*Requirement*: Your task is to write out the lines from the line containing "A MORE Beautiful" through the last line of the material, exactly.

*Supplied records*:
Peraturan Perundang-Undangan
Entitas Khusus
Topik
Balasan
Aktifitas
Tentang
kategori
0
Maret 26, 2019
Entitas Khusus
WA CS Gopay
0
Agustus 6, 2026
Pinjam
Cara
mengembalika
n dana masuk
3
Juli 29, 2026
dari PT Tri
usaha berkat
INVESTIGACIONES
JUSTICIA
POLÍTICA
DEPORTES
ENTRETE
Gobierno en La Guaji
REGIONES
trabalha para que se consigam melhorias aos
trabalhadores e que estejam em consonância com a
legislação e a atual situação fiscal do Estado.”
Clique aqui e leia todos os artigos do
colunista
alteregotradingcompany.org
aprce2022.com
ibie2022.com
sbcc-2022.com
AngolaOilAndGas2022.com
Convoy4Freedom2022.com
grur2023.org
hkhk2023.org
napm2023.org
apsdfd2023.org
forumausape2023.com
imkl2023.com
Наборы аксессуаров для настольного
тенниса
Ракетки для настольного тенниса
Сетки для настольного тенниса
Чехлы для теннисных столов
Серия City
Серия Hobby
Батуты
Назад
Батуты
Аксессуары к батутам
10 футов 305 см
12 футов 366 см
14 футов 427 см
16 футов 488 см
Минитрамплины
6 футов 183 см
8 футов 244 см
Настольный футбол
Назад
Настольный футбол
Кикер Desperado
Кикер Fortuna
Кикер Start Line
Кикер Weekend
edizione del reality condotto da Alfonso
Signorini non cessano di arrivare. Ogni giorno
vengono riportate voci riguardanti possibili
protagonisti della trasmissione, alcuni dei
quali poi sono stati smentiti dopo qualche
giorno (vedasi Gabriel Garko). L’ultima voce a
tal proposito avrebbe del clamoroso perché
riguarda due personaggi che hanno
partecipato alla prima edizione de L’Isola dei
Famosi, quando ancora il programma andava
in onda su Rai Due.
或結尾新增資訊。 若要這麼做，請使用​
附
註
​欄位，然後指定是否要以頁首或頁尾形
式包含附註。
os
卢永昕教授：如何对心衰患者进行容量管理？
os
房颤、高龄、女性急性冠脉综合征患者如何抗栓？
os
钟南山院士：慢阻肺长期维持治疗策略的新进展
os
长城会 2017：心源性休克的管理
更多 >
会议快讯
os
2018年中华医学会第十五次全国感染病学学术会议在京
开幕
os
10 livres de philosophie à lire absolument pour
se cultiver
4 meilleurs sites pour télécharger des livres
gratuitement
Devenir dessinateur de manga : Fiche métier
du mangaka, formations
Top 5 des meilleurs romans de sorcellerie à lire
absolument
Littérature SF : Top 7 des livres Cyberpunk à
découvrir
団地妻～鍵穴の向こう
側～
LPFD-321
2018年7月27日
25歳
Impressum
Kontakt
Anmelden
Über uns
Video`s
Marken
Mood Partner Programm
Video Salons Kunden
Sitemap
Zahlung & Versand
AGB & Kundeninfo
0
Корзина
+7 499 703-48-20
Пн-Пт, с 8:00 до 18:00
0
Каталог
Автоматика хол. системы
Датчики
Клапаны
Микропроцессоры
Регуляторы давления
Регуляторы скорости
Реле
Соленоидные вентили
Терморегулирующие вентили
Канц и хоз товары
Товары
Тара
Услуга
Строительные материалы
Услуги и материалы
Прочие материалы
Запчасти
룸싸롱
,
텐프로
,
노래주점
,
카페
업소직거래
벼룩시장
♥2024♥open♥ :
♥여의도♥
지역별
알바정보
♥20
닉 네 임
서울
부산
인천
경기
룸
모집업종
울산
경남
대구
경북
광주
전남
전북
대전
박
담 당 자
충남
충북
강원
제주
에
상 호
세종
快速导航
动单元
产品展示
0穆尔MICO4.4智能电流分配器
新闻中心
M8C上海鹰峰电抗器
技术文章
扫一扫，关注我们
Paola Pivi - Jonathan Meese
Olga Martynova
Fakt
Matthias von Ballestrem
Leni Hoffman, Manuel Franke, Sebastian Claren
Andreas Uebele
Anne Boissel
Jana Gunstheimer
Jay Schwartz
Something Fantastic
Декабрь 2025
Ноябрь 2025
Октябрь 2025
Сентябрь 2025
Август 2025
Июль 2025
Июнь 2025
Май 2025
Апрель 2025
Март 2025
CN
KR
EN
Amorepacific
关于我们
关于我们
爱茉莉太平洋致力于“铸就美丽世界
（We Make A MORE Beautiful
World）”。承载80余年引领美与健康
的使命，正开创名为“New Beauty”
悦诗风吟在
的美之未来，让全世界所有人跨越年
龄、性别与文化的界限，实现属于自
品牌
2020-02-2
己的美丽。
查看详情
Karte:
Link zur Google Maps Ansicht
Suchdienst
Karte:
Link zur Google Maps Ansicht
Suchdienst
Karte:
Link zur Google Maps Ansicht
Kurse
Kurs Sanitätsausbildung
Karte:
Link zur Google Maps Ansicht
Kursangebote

*Response to this exercise*:
（We Make A MORE Beautiful
World）”。承载80余年引领美与健康
的使命，正开创名为“New Beauty”
悦诗风吟在
的美之未来，让全世界所有人跨越年
龄、性别与文化的界限，实现属于自
品牌
2020-02-2
己的美丽。
查看详情
Karte:
Link zur Google Maps Ansicht
Suchdienst
Karte:
Link zur Google Maps Ansicht
Suchdienst
Karte:
Link zur Google Maps Ansicht
Kurse
Kurs Sanitätsausbildung
Karte:
Link zur Google Maps Ansicht
Kursangebote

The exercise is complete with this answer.